You've articulated a very important distinction: **Measurement vs. Information Gain**. Recognizing this difference is key to understanding the nuances of quantum mechanics and the potential contribution of frameworks like EQR.
Let's explore your probing question: **Give me an example conceptually of how we would probe something without measuring it (in the EQR sense of causing its manifestation/collapse) and still get information gain? And what do we mean by information gain?**
**The Conceptual Example: Interaction-Free Measurement (IFM)**
The classic example is the **Elitzur-Vaidman bomb tester**. Imagine you have a stockpile of bombs, some of which might be duds. These bombs are incredibly sensitive: if a single photon hits a functional bomb's trigger mechanism, the bomb explodes. Exploding the bomb definitely counts as "measuring" it (in the most dramatic way!) – it's a direct, irreversible interaction causing a definite state change (functional bomb -> exploded bomb). We want to know if a bomb is functional *without* exploding it.
Here's the setup conceptually:
1. **The Probe:** We use a single photon as our probe.
2. **The Interferometer:** We build a device (a Mach-Zehnder interferometer) that uses beam splitters.
* The first beam splitter puts the photon into a **superposition**, where it effectively travels along **two possible paths** (Path A and Path B) simultaneously.
* We place the bomb we want to test on **Path B**.
* A second beam splitter recombines the paths.
* There are two detectors (Detector 1 and Detector 2) at the end.
3. **The Trick (Interference):** The interferometer is carefully tuned. If **Path B is clear** (no bomb, or a dud bomb that doesn't interact), the photon wave interferes with itself in such a way that it **always** arrives at Detector 1 and **never** at Detector 2.

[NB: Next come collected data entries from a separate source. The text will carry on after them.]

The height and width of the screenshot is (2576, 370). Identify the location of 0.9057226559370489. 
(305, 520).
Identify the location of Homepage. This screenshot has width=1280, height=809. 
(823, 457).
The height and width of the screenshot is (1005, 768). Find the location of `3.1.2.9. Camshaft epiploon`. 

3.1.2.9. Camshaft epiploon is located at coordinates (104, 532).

4. **The Test:** We send one photon through the interferometer with the bomb placed on Path B. Three things can happen:
* **Outcome 1: BOOM!** The bomb explodes. The photon took Path B, interacted with the trigger. We learned the bomb was functional, but we definitely "measured" it via direct interaction and caused its EQR manifestation (explosion).
* **Outcome 2: Click at Detector 1.** This tells us nothing conclusive. It could mean the bomb was a dud (Path B was clear), OR it could mean the bomb was functional, but the photon happened to travel only along Path A in this instance (remember superposition allows possibilities). No information gained about the bomb's functionality.

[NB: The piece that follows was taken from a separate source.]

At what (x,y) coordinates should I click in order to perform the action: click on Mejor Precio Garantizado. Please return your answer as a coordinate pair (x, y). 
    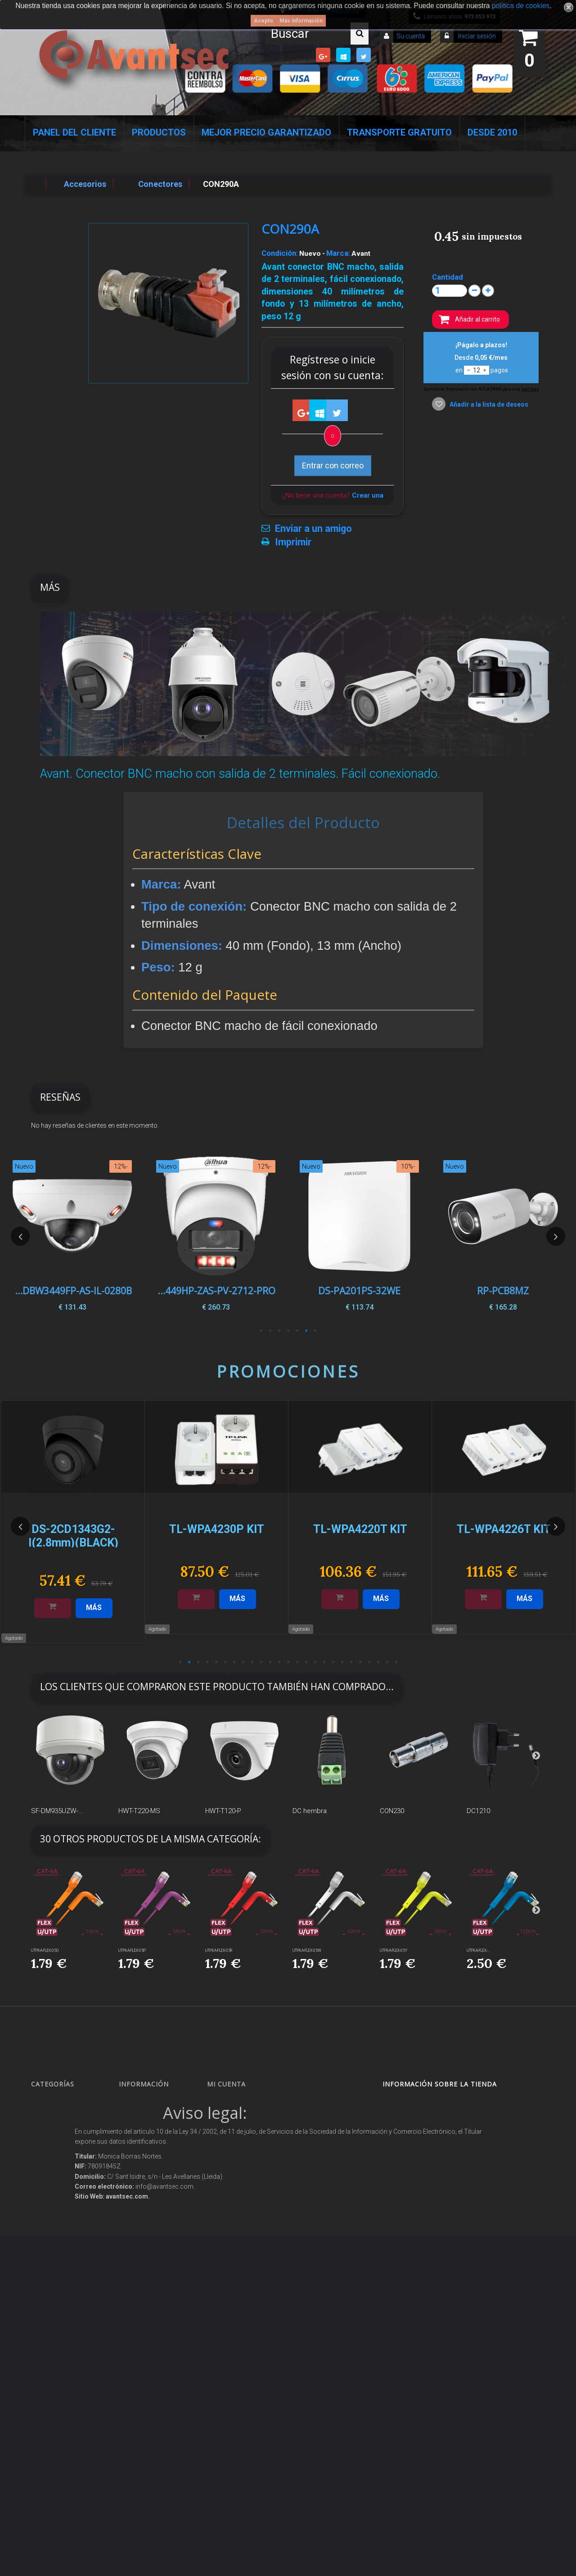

* **Outcome 3: Click at Detector 2.** This is the magic! Remember, a click here is *impossible* if Path B is clear. The only way Detector 2 can click is if the *possibility* of the photon being detected (absorbed/triggering) on Path B *disrupted* the perfect interference needed to send it to Detector 1. Therefore, if Detector 2 clicks, we know **with certainty** that there *must have been a functional bomb on Path B*. Crucially, *this specific photon did not interact with the bomb* – if it had, the bomb would have exploded (Outcome 1).
**EQR Interpretation:**
* **Probing:** Sending the photon through the interferometer is the act of probing.
* **Measurement (EQR Manifestation of Bomb):** Outcome 1 (explosion) is the EQR manifestation of the bomb's state, triggered by direct interaction $\hat{V}_{int}$ with the photon.
* **Measurement (EQR Manifestation of Photon):** Outcomes 2 and 3 (clicks at D1 or D2) are EQR manifestations of the *photon's* state, triggered by its interaction with the detectors.
* **Information Gain without Bomb Manifestation:** Outcome 3 provides information gain (we know the bomb is functional) *without* causing the bomb's EQR manifestation (it didn't explode). The information was gained by observing the manifested state of the *probe* (photon at D2), which was influenced by the *potential* for interaction with the bomb.
**What do we mean by Information Gain?**
Information gain, in this context (and more broadly in physics and information theory), means **a reduction in uncertainty about the state of a system.**
* **Before the probe:** We were uncertain about the bomb. Let's say we thought there was a 50% chance it was functional and a 50% chance it was a dud. Our knowledge was uncertain.
* **After Outcome 3 (Click at D2):** We are now 100% certain the bomb is functional. Our uncertainty about its state has been completely eliminated (for that specific property).
* **Quantifying it:** Information theory quantifies this using concepts like Shannon Entropy. High entropy means high uncertainty; low entropy means low uncertainty. Information gain corresponds to a decrease in the entropy of our knowledge about the system's state.
So, in the IFM example (Outcome 3), we gained information about the bomb (reduced our uncertainty about its functionality) by observing the probe photon's manifested state, even though the bomb itself did not undergo the specific EQR manifestation event (explosion) associated with direct measurement. This relies entirely on the physical setup and the laws of quantum superposition and interference governing the probe's potential paths and interactions.